Sunday, April 9, 2017

Playing around with the HDR Soft Filter


I've got a couple different shots of the Monorail at the International Flower and Garden Festival at Epcot at Walt Disney World, so today I decided to try a different look by playing around with an HDR soft filter in HDR Efex Pro 2 (a free plug-in).

I little more of technical post today.  I deliberately was not trying to get a realistic looking picture, but rather just something different.  In order to get this, I first started by capturing three separate images bracketed at three different exposures in my camera.  One at the normal exposure which was set to aperture f/8.0 (to get a fair amount of depth-of-field throughout the frame since I  wanted the flowers in the foreground as well as the monorail in the background relatively sharp), 1/250 sec shutter speed (to freeze the monorail since it was moving, albeit rather slowly), ISO100 (to minimize noise) , and 16mm focal length (to capture the wide scene).
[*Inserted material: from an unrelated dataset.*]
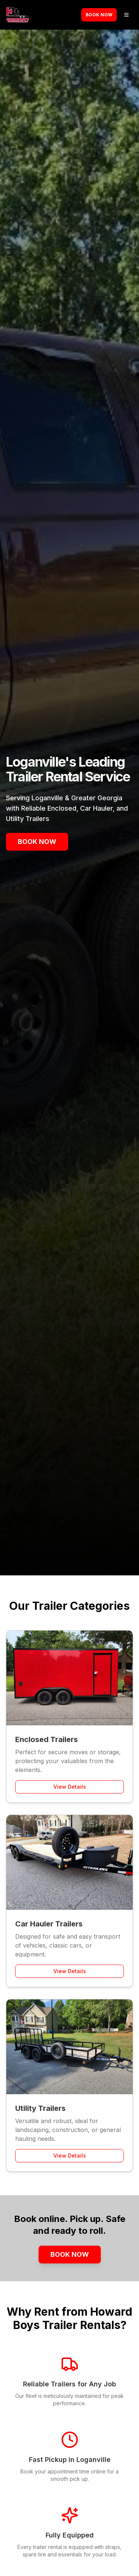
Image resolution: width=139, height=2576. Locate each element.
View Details (69, 1786)
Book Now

Whenever I process HDR images, I first merge the images in Lightroom, as opposed to allowing HDR Efex Pro 2 merge them.  I do this because I think Lightroom does a better job at minimizing that "outline" effect you get when merging very bright and dark areas of the frame.  I then do any other basic post-processing like applying the right lens profiles, removing any chromatic aberrations, cropping and cleanup (i.e removing sensor dust spots etc.) in the merged DNG image in Lightroom before I begin to process the image in HDR Efex Pro 2.

Then I export the single DNG image into HDR Efex Pro 2.  From there, it's just a matter of picking a filter that suites the effect you are going for.  In this case, I chose the soft filter.  Once the soft filter is applied, I may make other final adjustments in HDR Efex Pro 2 such as tone compression, tonality, color, curves, etc. to tweak the basic filter settings.

So that's how I got the image above.

Have fun capturing the magic of Disney.